[Task objective]:
Nothing other than an exact copy of the lines from the one containing "تحقیقات روان شناسی نشان می دهد که" through the last line of the listing below should be written.

──────── Records ────────

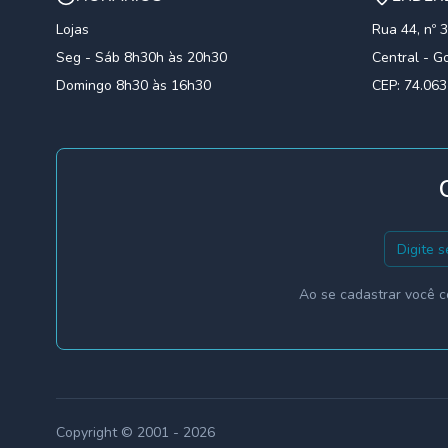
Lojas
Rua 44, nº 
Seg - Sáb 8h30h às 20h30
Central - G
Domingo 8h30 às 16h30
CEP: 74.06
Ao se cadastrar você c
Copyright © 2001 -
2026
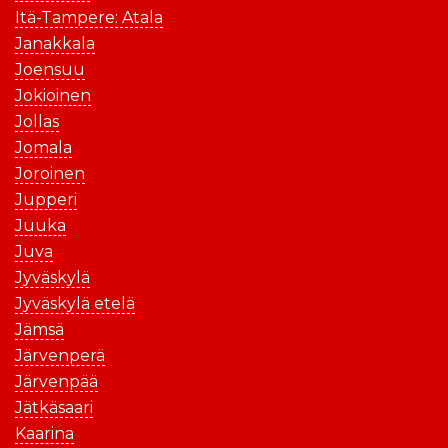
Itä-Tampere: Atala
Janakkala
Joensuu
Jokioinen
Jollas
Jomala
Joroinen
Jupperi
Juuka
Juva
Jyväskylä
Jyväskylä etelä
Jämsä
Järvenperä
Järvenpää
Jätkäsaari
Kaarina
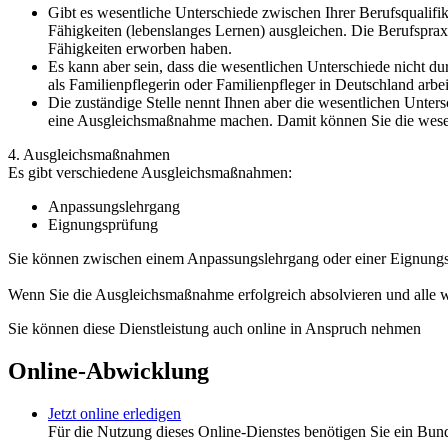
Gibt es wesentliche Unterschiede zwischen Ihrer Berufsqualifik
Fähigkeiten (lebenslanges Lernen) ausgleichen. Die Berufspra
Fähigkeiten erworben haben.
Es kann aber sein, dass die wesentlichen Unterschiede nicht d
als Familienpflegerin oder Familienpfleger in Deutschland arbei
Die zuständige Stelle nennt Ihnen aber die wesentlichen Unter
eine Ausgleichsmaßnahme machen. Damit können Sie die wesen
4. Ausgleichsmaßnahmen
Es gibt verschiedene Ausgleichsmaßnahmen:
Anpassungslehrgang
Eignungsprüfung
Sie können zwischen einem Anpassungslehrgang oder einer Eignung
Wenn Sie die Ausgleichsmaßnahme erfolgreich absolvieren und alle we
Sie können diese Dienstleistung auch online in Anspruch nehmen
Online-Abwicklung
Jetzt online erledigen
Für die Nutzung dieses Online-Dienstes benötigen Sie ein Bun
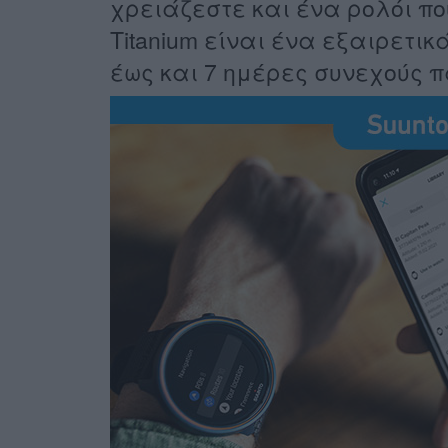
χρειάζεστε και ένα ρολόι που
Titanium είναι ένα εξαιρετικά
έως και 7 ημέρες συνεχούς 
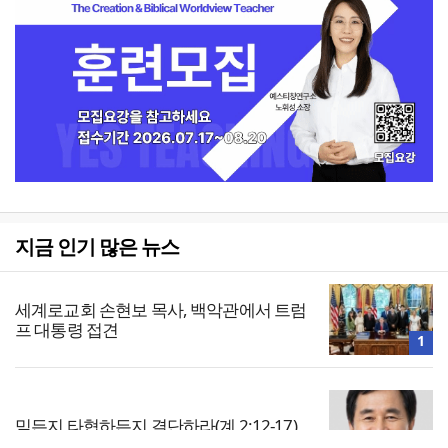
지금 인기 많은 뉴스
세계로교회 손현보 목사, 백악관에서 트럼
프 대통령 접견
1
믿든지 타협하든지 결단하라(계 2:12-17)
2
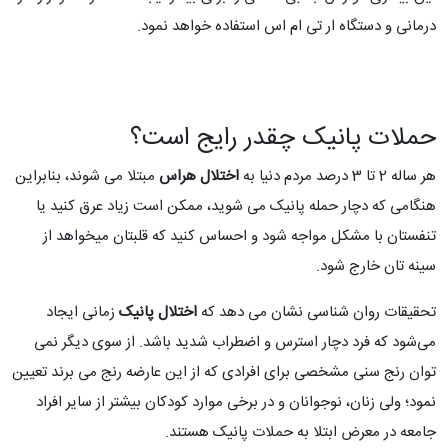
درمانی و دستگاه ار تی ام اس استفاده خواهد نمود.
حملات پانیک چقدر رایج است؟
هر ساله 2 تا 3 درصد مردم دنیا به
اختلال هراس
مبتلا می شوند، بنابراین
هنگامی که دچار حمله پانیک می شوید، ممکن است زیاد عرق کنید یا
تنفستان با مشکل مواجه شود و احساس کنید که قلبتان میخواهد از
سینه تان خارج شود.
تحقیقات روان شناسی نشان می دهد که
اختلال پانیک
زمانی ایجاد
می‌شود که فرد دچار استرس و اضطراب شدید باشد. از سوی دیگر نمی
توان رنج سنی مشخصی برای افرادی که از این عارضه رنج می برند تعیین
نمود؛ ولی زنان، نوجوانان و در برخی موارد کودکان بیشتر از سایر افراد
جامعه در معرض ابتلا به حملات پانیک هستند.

────────

[Output for this exercise]:
تحقیقات روان شناسی نشان می دهد که
اختلال پانیک
زمانی ایجاد
می‌شود که فرد دچار استرس و اضطراب شدید باشد. از سوی دیگر نمی
توان رنج سنی مشخصی برای افرادی که از این عارضه رنج می برند تعیین
نمود؛ ولی زنان، نوجوانان و در برخی موارد کودکان بیشتر از سایر افراد
جامعه در معرض ابتلا به حملات پانیک هستند.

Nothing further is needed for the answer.